昨季に大卒ルーキーイヤーながらリーグ戦6ゴールを挙げて大宮のJ3優勝に貢献したFW藤井一志(かずし)が、後半アディショナルタイムに劇的な勝ち越しゴールを挙げて、レッドブル資本となった新生・大宮の門出を飾った。
開幕前には世界的名将、ユルゲン・クロップ氏が登場
この日、試合開始前にはドイツ・ブンデスリーガのドルトムントやイングランド・プレミアリーグのリヴァプールを指揮して数々のタイトルを獲得し、今年からレッドブルグループのグローバルサッカー部門責任者に就任したユルゲン・クロップ氏(ドイツ)がファーストピッチセレモニーに登場。
原博実(ひろみ)代表取締役社長とともにNACK5スタジアムのピッチに降り立ち、同スタジアムでのJ2史上最多の観客動員数となる1万3418人の観客から拍手喝さいの歓迎を受けた。
セレモニー後は、元ドイツ代表FWマリオ・ゴメス氏(レッドブル・スポーツ部門テクニカルディレクター)とこの試合を視察した。
クロップ氏はMF香川真司(J1セレッソ大阪)やFW南野拓実(フランス1部ASモナコ)、MF遠藤航(イングランド1部リヴァプール)ら日本代表選手を指導した経験があり、日本人選手についてよく理解している人物だ。
日本人選手との関わりも深い世界的名将の来場に、ファン・サポーターだけでなく、選手たちの士気も高まった。
RB大宮初陣の劇的決勝ゴールは人生最高のゴール
前半42分にコロンビア人FWファビアン・ゴンザレスの負傷交代でピッチに投入された藤井は、前線で果敢に相手ゴールに迫り、守備では自慢の走力でアグレッシブにプレスをかけ続けた。
1-1で迎えた後半52分に、MF谷内田(やちだ)哲平が蹴った左からのコーナーキックのこぼれ球をゴール前で藤井が左足で押し込み決勝弾を挙げた。大宮の勝利を決定付けた試合終了間際の劇的ゴールに、オレンジとネイビーのユニフォームをまとったスタジアムが沸いた。
VIP席で試合を観戦していたクロップ氏も窓ガラスを揺さぶって喜び、興奮を爆発させた。
殊勲のストライカーは「泥臭いゴールではありましたけど、(チームを)勝利に導くゴールは普段から意識しているところなので、結果はどうあれしっかりと自分の仕事ができた」と白い歯をこぼした。
普段のトレーニングから、得点の形にこだわらず、ゴールを奪うことを追及している大宮の背番号42。「こぼれてきそうだな」と瞬時に感じ、相手より早く動き出せた。
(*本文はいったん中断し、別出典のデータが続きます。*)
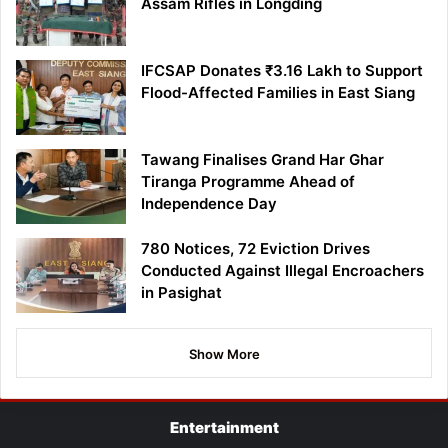
Assam Rifles in Longding
IFCSAP Donates ₹3.16 Lakh to Support
Flood-Affected Families in East Siang
Tawang Finalises Grand Har Ghar
Tiranga Programme Ahead of
Independence Day
780 Notices, 72 Eviction Drives
Conducted Against Illegal Encroachers
in Pasighat
Show More
Entertainment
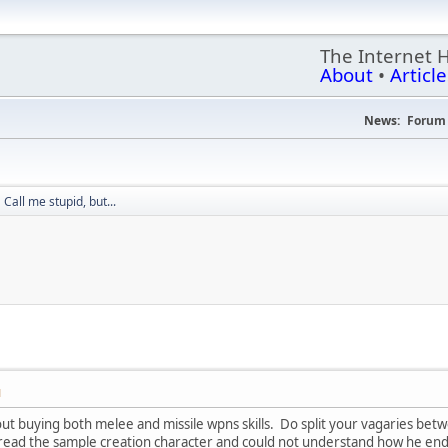
The Internet 
About
•
Article
News:
Forum 
Call me stupid, but...
M
ut buying both melee and missile wpns skills. Do split your vagaries bet
eread the sample creation character and could not understand how he ende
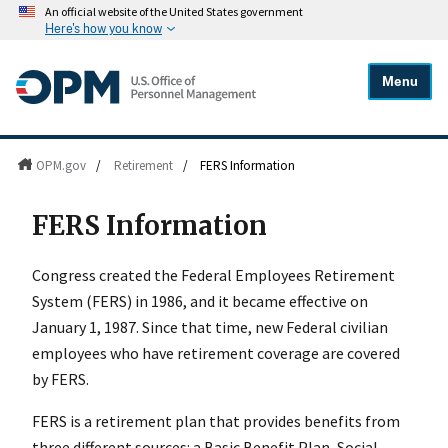
An official website of the United States government
Here's how you know
Menu
OPM.gov
/
Retirement
/
FERS Information
FERS Information
Congress created the Federal Employees Retirement
System (FERS) in 1986, and it became effective on
January 1, 1987. Since that time, new Federal civilian
employees who have retirement coverage are covered
by FERS.
FERS is a retirement plan that provides benefits from
three different sources: a
Basic Benefit Plan, Social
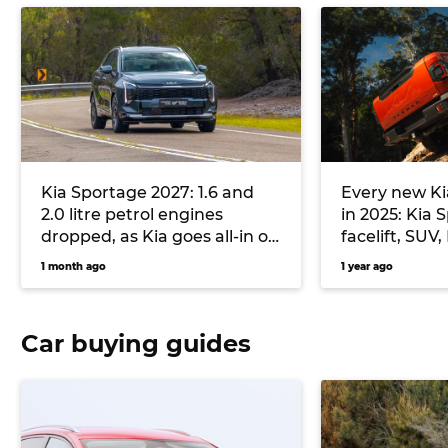
Kia Sportage 2027: 1.6 and
Every new Ki
2.0 litre petrol engines
in 2025: Kia
dropped, as Kia goes all-in on
facelift, SUV
plugless hybrid and diesel
electric fast
1 month ago
1 year ago
flagship lar
Car buying guides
この日、ドイツの世界的名将がスタジアムに来ることを聞き、「絶対に勝利を届けなければいけない」と気持ちを高まらせていたという同選手は「RB大宮アルディージャとしての第一歩を僕のゴールで勝利に結びつけられてすごくうれしいです。点が決まった瞬間は頭が真っ白になって、時が止まっているように感じました。人生最高のゴールだったと思います」とクラブの歴史に残るゴールを喜んだ。